═══ THE RECORDS

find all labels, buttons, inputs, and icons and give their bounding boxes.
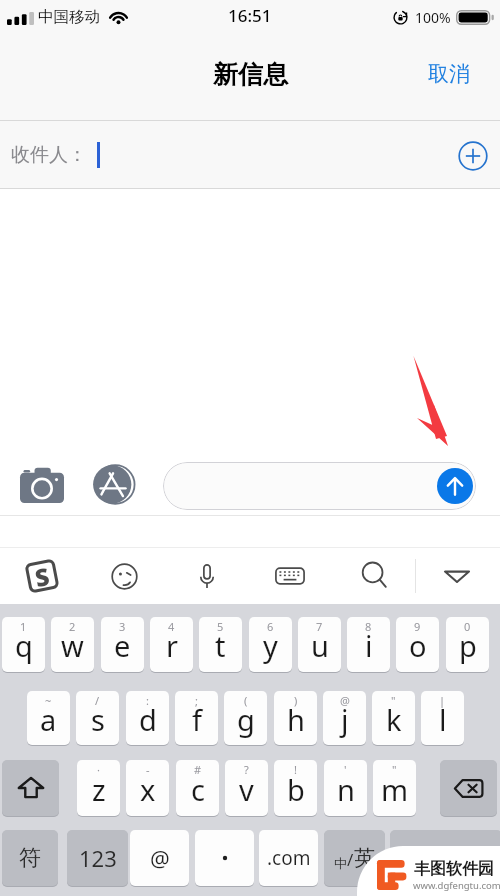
button[interactable]: ~	[27, 691, 70, 745]
button[interactable]: -	[126, 760, 169, 816]
staticText: /	[95, 693, 100, 708]
button[interactable]: Add contact	[458, 141, 488, 171]
button[interactable]: Camera	[20, 467, 64, 503]
staticText: g	[237, 700, 255, 739]
staticText: ·	[97, 762, 100, 777]
staticText: q	[15, 626, 33, 665]
staticText: !	[294, 762, 297, 777]
staticText: ~	[45, 693, 52, 708]
button[interactable]: .com	[259, 830, 318, 886]
button[interactable]: (	[224, 691, 267, 745]
button[interactable]: ·	[77, 760, 120, 816]
staticText: S	[32, 559, 52, 591]
staticText: |	[439, 693, 446, 708]
staticText: f	[192, 700, 202, 739]
staticText: 收件人：	[11, 143, 87, 167]
button[interactable]: 取消	[411, 51, 500, 97]
staticText: 换行	[422, 846, 462, 871]
button[interactable]: 0	[446, 617, 489, 672]
staticText: 7	[316, 619, 323, 634]
staticText: 6	[267, 619, 274, 634]
staticText: y	[263, 626, 278, 665]
button[interactable]: Return	[390, 830, 500, 886]
staticText: 123	[79, 843, 117, 873]
button[interactable]: Keyboard	[264, 548, 316, 604]
button[interactable]: @	[130, 830, 189, 886]
button[interactable]: Emoji	[98, 548, 150, 604]
staticText: w	[61, 626, 84, 665]
staticText: m	[381, 770, 409, 809]
staticText: ;	[195, 693, 198, 708]
button[interactable]: "	[373, 760, 416, 816]
button[interactable]: 中	[324, 830, 385, 886]
staticText: o	[409, 626, 427, 665]
staticText: "	[391, 693, 396, 708]
staticText: 8	[365, 619, 372, 634]
button[interactable]: Send	[437, 468, 473, 504]
staticText: u	[311, 626, 329, 665]
button[interactable]: ?	[225, 760, 268, 816]
button[interactable]: 4	[150, 617, 193, 672]
button[interactable]: '	[324, 760, 367, 816]
staticText: .com	[267, 845, 311, 871]
button[interactable]: Search	[349, 548, 401, 604]
staticText: 5	[217, 619, 224, 634]
button[interactable]: #	[176, 760, 219, 816]
button[interactable]: :	[126, 691, 169, 745]
button[interactable]: Backspace	[440, 760, 497, 816]
button[interactable]: |	[421, 691, 464, 745]
staticText: :	[146, 693, 149, 708]
staticText: r	[166, 626, 178, 665]
button[interactable]: Input method	[17, 548, 67, 604]
staticText: ?	[244, 762, 249, 777]
button[interactable]: )	[274, 691, 317, 745]
button[interactable]: Voice input	[181, 548, 233, 604]
staticText: 16:51	[228, 4, 272, 27]
staticText: 1	[20, 619, 27, 634]
staticText: 3	[119, 619, 126, 634]
staticText: e	[114, 626, 131, 665]
button[interactable]: !	[274, 760, 317, 816]
button[interactable]: 1	[2, 617, 45, 672]
staticText: 符	[19, 844, 41, 872]
staticText: @	[150, 843, 170, 873]
staticText: 取消	[428, 61, 470, 87]
staticText: p	[459, 626, 477, 665]
staticText: 新信息	[213, 59, 288, 90]
staticText: k	[386, 700, 402, 739]
button[interactable]: 123	[67, 830, 128, 886]
button[interactable]: 8	[347, 617, 390, 672]
button[interactable]: 3	[101, 617, 144, 672]
button[interactable]: Hide keyboard	[431, 548, 483, 604]
button[interactable]: App Store	[92, 463, 135, 506]
staticText: (	[244, 693, 248, 708]
staticText: i	[365, 626, 373, 665]
staticText: 2	[69, 619, 76, 634]
button[interactable]: ;	[175, 691, 218, 745]
staticText: '	[344, 762, 347, 777]
button[interactable]: Shift	[2, 760, 59, 816]
staticText: t	[215, 626, 226, 665]
button[interactable]: /	[76, 691, 119, 745]
staticText: 中	[334, 855, 347, 871]
button[interactable]: @	[323, 691, 366, 745]
staticText: n	[337, 770, 355, 809]
staticText: j	[341, 700, 349, 739]
button[interactable]	[163, 462, 476, 510]
button[interactable]: "	[372, 691, 415, 745]
staticText: #	[194, 762, 202, 777]
button[interactable]: 5	[199, 617, 242, 672]
button[interactable]: 2	[51, 617, 94, 672]
staticText: -	[146, 762, 150, 777]
staticText: z	[92, 770, 106, 809]
button[interactable]: 6	[249, 617, 292, 672]
staticText: x	[140, 770, 156, 809]
button[interactable]: 符	[2, 830, 58, 886]
staticText: h	[287, 700, 305, 739]
button[interactable]: 9	[396, 617, 439, 672]
staticText: www.dgfengtu.com	[413, 879, 500, 892]
button[interactable]: 7	[298, 617, 341, 672]
staticText: 9	[414, 619, 421, 634]
button[interactable]: Period	[195, 830, 254, 886]
staticText: l	[439, 700, 447, 739]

══════

## TRY IT:
An exact printout of the listing is needed, minus any pictures it contains.

## ANSWER TO THE EXERCISE:
find all labels, buttons, inputs, and icons and give their bounding boxes.
button[interactable]: ~	[27, 691, 70, 745]
button[interactable]: -	[126, 760, 169, 816]
staticText: /	[95, 693, 100, 708]
button[interactable]: Add contact	[458, 141, 488, 171]
button[interactable]: Camera	[20, 467, 64, 503]
staticText: g	[237, 700, 255, 739]
staticText: ·	[97, 762, 100, 777]
staticText: q	[15, 626, 33, 665]
staticText: !	[294, 762, 297, 777]
staticText: ~	[45, 693, 52, 708]
button[interactable]: .com	[259, 830, 318, 886]
button[interactable]: (	[224, 691, 267, 745]
button[interactable]: ·	[77, 760, 120, 816]
staticText: S	[32, 559, 52, 591]
staticText: |	[439, 693, 446, 708]
staticText: f	[192, 700, 202, 739]
staticText: 收件人：	[11, 143, 87, 167]
button[interactable]: 取消	[411, 51, 500, 97]
staticText: 换行	[422, 846, 462, 871]
button[interactable]: 0	[446, 617, 489, 672]
staticText: 7	[316, 619, 323, 634]
staticText: 6	[267, 619, 274, 634]
staticText: y	[263, 626, 278, 665]
button[interactable]: Return	[390, 830, 500, 886]
staticText: 123	[79, 843, 117, 873]
button[interactable]: Keyboard	[264, 548, 316, 604]
button[interactable]: @	[130, 830, 189, 886]
button[interactable]: Emoji	[98, 548, 150, 604]
staticText: w	[61, 626, 84, 665]
staticText: m	[381, 770, 409, 809]
staticText: ;	[195, 693, 198, 708]
button[interactable]: "	[373, 760, 416, 816]
button[interactable]: 中	[324, 830, 385, 886]
staticText: o	[409, 626, 427, 665]
staticText: "	[391, 693, 396, 708]
staticText: 8	[365, 619, 372, 634]
button[interactable]: Send	[437, 468, 473, 504]
staticText: u	[311, 626, 329, 665]
button[interactable]: ?	[225, 760, 268, 816]
button[interactable]: 4	[150, 617, 193, 672]
button[interactable]: '	[324, 760, 367, 816]
staticText: .com	[267, 845, 311, 871]
button[interactable]: Search	[349, 548, 401, 604]
staticText: 5	[217, 619, 224, 634]
button[interactable]: #	[176, 760, 219, 816]
button[interactable]: :	[126, 691, 169, 745]
button[interactable]: Backspace	[440, 760, 497, 816]
button[interactable]: |	[421, 691, 464, 745]
staticText: :	[146, 693, 149, 708]
staticText: r	[166, 626, 178, 665]
button[interactable]: Input method	[17, 548, 67, 604]
staticText: ?	[244, 762, 249, 777]
button[interactable]: )	[274, 691, 317, 745]
button[interactable]: Voice input	[181, 548, 233, 604]
staticText: 16:51	[228, 4, 272, 27]
staticText: 1	[20, 619, 27, 634]
staticText: 3	[119, 619, 126, 634]
staticText: e	[114, 626, 131, 665]
button[interactable]: !	[274, 760, 317, 816]
button[interactable]: 1	[2, 617, 45, 672]
staticText: 符	[19, 844, 41, 872]
staticText: @	[150, 843, 170, 873]
staticText: 取消	[428, 61, 470, 87]
staticText: p	[459, 626, 477, 665]
staticText: 新信息	[213, 59, 288, 90]
staticText: k	[386, 700, 402, 739]
button[interactable]: 123	[67, 830, 128, 886]
button[interactable]: 8	[347, 617, 390, 672]
button[interactable]: 3	[101, 617, 144, 672]
button[interactable]: Hide keyboard	[431, 548, 483, 604]
button[interactable]: App Store	[92, 463, 135, 506]
staticText: (	[244, 693, 248, 708]
staticText: i	[365, 626, 373, 665]
staticText: 2	[69, 619, 76, 634]
button[interactable]: ;	[175, 691, 218, 745]
staticText: '	[344, 762, 347, 777]
button[interactable]: Shift	[2, 760, 59, 816]
staticText: t	[215, 626, 226, 665]
button[interactable]: /	[76, 691, 119, 745]
staticText: 中	[334, 855, 347, 871]
button[interactable]: @	[323, 691, 366, 745]
staticText: n	[337, 770, 355, 809]
staticText: j	[341, 700, 349, 739]
button[interactable]	[163, 462, 476, 510]
button[interactable]: "	[372, 691, 415, 745]
staticText: #	[194, 762, 202, 777]
button[interactable]: 5	[199, 617, 242, 672]
button[interactable]: 2	[51, 617, 94, 672]
staticText: -	[146, 762, 150, 777]
staticText: z	[92, 770, 106, 809]
button[interactable]: 6	[249, 617, 292, 672]
staticText: x	[140, 770, 156, 809]
button[interactable]: 符	[2, 830, 58, 886]
staticText: h	[287, 700, 305, 739]
button[interactable]: 9	[396, 617, 439, 672]
staticText: www.dgfengtu.com	[413, 879, 500, 892]
button[interactable]: 7	[298, 617, 341, 672]
staticText: 9	[414, 619, 421, 634]
button[interactable]: Period	[195, 830, 254, 886]
staticText: l	[439, 700, 447, 739]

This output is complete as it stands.